The Riverhounds are not scoring goals and as a result, they’ve hit a low point in the Bob Lilley era as Head Coach (since 2018), as the club is currently mired in an eight match winless streak following its latest results from a three-match in eight day stretch that included losses at Hartford, at home vs front-running Louisville City FC, then culminating with a scoreless road draw at North Carolina.

This week the Hounds (3w-6l-7d, 15 points) are back into a more traditional training regiment, as they prepare for another road match in Las Vegas (Saturday night, 10:30 ET), before an extended four-match homestand to come in July.

Despite their struggles, which are also outlined in more detail below, the Hounds are fortunate to be just three points off the playoff line as the top eight teams qualify for the postseason in the USL Championship’s Eastern Conference.

With 18 matches remaining, they are very much in the thick of things, and have time to turn their season around.

Lilley believes that his club will have to create its own luck as they prepare to take on a Las Vegas squad that features a former Pitt standout, Valentin Noel, as their top scorer.

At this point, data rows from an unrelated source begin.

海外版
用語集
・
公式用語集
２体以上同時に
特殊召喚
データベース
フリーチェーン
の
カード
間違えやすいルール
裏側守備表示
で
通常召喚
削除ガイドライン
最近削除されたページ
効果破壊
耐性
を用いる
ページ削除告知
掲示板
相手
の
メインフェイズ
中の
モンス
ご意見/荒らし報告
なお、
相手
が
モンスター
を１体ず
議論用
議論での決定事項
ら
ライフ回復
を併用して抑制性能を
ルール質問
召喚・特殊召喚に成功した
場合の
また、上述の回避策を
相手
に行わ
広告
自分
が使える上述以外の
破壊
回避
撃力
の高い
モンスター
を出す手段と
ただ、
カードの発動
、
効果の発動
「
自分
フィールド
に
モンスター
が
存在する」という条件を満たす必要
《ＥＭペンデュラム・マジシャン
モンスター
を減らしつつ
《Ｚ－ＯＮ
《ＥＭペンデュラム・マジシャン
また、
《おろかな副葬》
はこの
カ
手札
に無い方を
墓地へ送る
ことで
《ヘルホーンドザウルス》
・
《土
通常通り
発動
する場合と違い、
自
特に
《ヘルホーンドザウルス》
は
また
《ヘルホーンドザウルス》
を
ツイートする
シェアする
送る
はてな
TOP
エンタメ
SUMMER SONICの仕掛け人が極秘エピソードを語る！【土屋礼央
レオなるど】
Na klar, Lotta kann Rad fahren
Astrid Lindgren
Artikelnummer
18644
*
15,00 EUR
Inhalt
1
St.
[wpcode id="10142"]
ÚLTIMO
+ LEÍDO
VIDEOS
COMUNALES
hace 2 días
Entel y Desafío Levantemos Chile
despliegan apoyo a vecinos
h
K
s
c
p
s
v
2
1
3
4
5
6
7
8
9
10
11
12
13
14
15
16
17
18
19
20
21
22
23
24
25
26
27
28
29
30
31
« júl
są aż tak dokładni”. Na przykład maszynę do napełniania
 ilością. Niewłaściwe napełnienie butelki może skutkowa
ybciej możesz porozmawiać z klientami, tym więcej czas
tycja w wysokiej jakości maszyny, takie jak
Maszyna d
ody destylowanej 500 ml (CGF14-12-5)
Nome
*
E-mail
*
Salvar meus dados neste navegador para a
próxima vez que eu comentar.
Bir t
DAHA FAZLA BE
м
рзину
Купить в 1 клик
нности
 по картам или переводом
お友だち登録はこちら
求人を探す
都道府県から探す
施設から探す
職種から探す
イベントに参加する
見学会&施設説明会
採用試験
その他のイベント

Look for more to come this week on Noel, and the match-up with Vegas, who are also in similar position as Pittsburgh in the Western Conference standings, just outside of the playoff line.

Backline Tested Last Week

In terms of organization and structure out of the back, and play through the midfield and using the wide channels, the Hounds put forth a very solid performance at North Carolina in what turned out to be a tough match to watch with few scoring chances for either side.  Neither side could put a single shot on frame until late in the match, but a silver lining for the Hounds in this match — they were the more ambitious side in the final third, and by the end of the match, had the only two shots on frame, coming in back-to-back sequences in the final 10 minutes of regulation.

Despite a heavy rotation with its goalkeepers this season, as Eric Dick, Gabe Perrotta and now Jacob Randolph have each had their chances to get extended chances to start between the pipes, the Hounds have been pretty solid defending, surrendering 17 goals in 16 matches, including six clean sheets.

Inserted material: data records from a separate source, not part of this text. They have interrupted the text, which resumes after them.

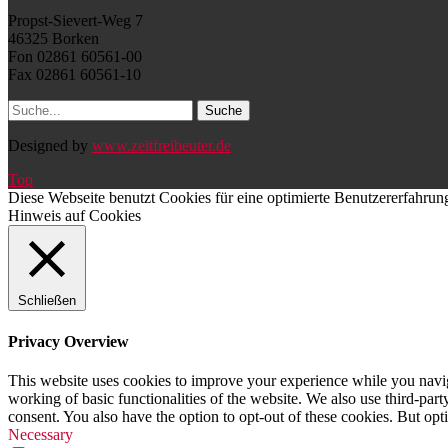
Propst-Sievert-Weg 7
46325 Borken
Fon 02861 60561-00
Fax 02861 60561-10
Designed by
www.zeitfreibeuter.de
Top
Diese Webseite benutzt Cookies für eine optimierte Benutzererfahrun
Hinweis auf Cookies
Schließen
Privacy Overview
This website uses cookies to improve your experience while you navigat
working of basic functionalities of the website. We also use third-pa
consent. You also have the option to opt-out of these cookies. But op
Necessary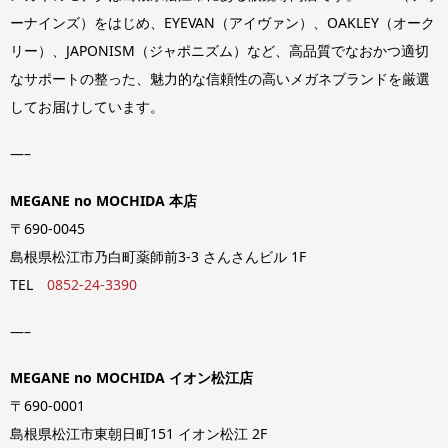
ーナインズ）をはじめ、EYEVAN（アイヴァン）、OAKLEY（オーク
リー）、JAPONISM（ジャポニズム）など、高品質でなおかつ適切
なサポートの整った、魅力的な信頼性の高いメガネブランドを厳選
してお届けしています。
—–
MEGANE no MOCHIDA 本店
〒690-0045
島根県松江市乃白町薬師前3-3 さんさんビル 1F
TEL
0852-24-3390
—–
MEGANE no MOCHIDA イオン松江店
〒690-0001
島根県松江市東朝日町151 イオン松江 2F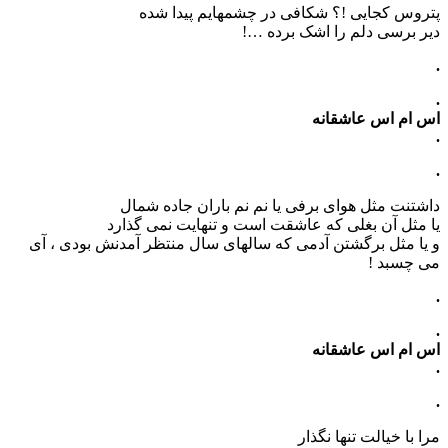
پتروس کجایی !؟ شکافی در چشمهایم پیدا شده
دیر برسی دلم را اشک برده …!
.
.
اس ام اس عاشقانه
.
.
داشتنت مثل هوای برفی یا نم نم باران جاده شمال
یا مثل آن بغلی که عاشقت است و تنهایت نمی گذارد
و یا مثل برگشتن آدمی که سالهای سال منتظر آمدنش بودی ، آی
می چسبد !
.
.
اس ام اس عاشقانه
.
.
مرا با خیالت تنها نگذار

It’s not the standard set in the Hounds best seasons under Lilley, in 2019 and last year, but thanks to its defensive play, things have not spiraled completely out of whack for the Hounds.

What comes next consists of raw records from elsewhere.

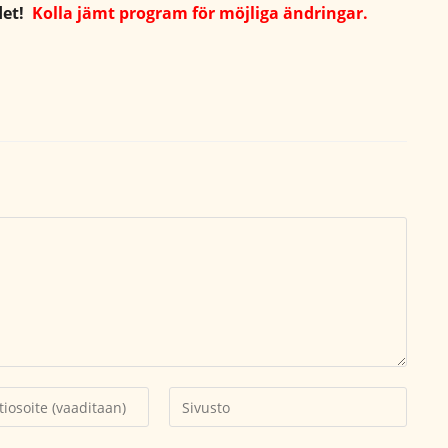
det!
Kolla jämt program för möjliga ändringar.
Kirjoita
soitteesi
sivustosi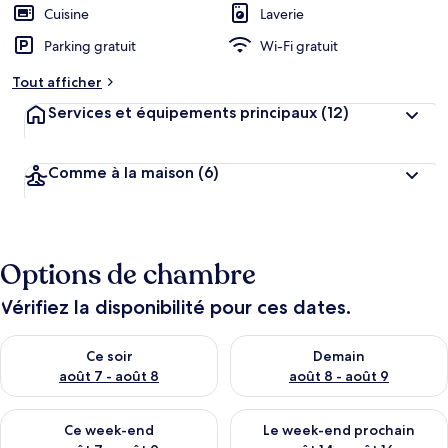
Cuisine
Laverie
Parking gratuit
Wi-Fi gratuit
Tout afficher
Services et équipements principaux
(12)
Comme à la maison
(6)
Options de chambre
Vérifiez la disponibilité pour ces dates.
Vérifier la disponibilité pour ce soir août 7 - août 8
Vérifier la disponibilité pour 
Ce soir
Demain
août 7 - août 8
août 8 - août 9
Vérifier la disponibilité pour ce week-end août 7 - août 9
Vérifier la disponibilité pour 
Ce week-end
Le week-end prochain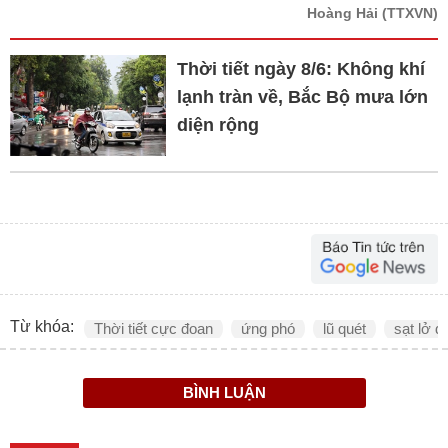
Hoàng Hải
(TTXVN)
Thời tiết ngày 8/6: Không khí
lạnh tràn về, Bắc Bộ mưa lớn
diện rộng
Từ khóa:
Thời tiết cực đoan
ứng phó
lũ quét
sạt lở đ
BÌNH LUẬN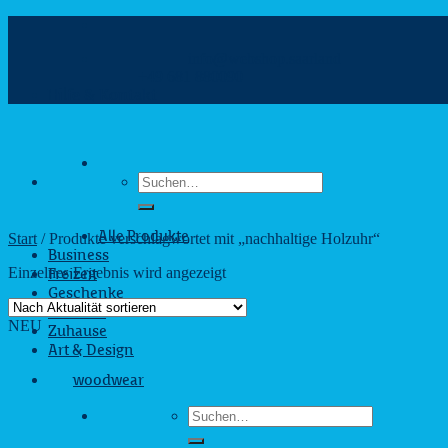
Zum
Inhalt
info@webshop.saarland
springen
+49 681 880090
Hilfe & Kontakt
Suchen
nach:
Start
/
Produkte verschlagwortet mit „nachhaltige Holzuhr“
Alle Produkte
Business
Einzelnes Ergebnis wird angezeigt
Freizeit
Geschenke
Outdoor
NEU
Zuhause
Art & Design
woodwear
Suchen
nach: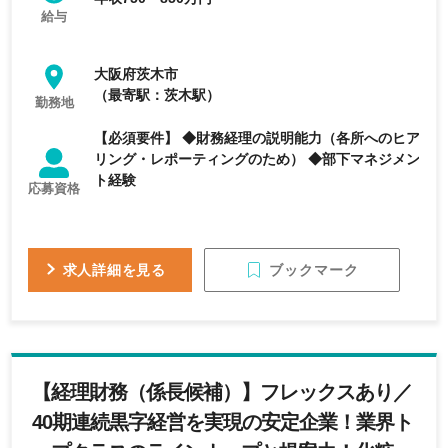
給与
大阪府茨木市
（最寄駅：茨木駅）
勤務地
【必須要件】 ◆財務経理の説明能力（各所へのヒア
リング・レポーティングのため） ◆部下マネジメン
ト経験
応募資格
ブックマーク
求人詳細を見る
【経理財務（係長候補）】フレックスあり／
40期連続黒字経営を実現の安定企業！業界ト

The back line also went through significant rotation last week, but showed its depth, as the most veteran member of the last line, Pat Hogan, went down with a head injury on Wednesday, and then also re-opened his wound in Saturday’s match, while Luke Biasi, who has also logged a lot of starts and minutes was sent off late on Wednesday, and had to sit out Saturday’s match.  The rotation of center backs filling in, including Illal Osumanu and Sean Suber starting, while Pierre Cayet did well off the bench.

Lilley apparently has lots of confidence in this current group, so much so that he was willing to move a player who contributed a lot last season, Mike DeShields. The defender began the season as a starter, but since a first-half injury in the first match, DeShields had not seen his way back to the mix, and was included in completing a transfer deal with Hartford late last week.

Despite the losses to Hartford and Louisville, in three matches and 270 minutes, the Hounds back line depth was tested, and allowing three goals in three matches showed that overall they’re holding their own.

Hounds Scoring Drought Reaching New Low-Water Mark

It’s been a rough beat to share the same old story after almost each match this season, as the Hounds goal-scoring drought has reached new depths of which we haven’t seen in Pittsburgh not only in the Bob Lilley era (since 2018) but in the entire Highmark Stadium era.

Here’s where things stand — and it’s not pretty.

They’re dead last in goals scored (11), with the next closest team being Hartford (13) and they’re the only team in the 24-team league that has a conversion rate below double-digits (8%).  By comparison, the Hounds finished with 50 goals last season (good for 9th in the league) and conversion rate of 18 percent.  This year’s league leaders, Louisville, have already scored 42 goals (!) and have a 23 percent conversion rate.

In 16 league matches, the Hounds have been shut out 10 times.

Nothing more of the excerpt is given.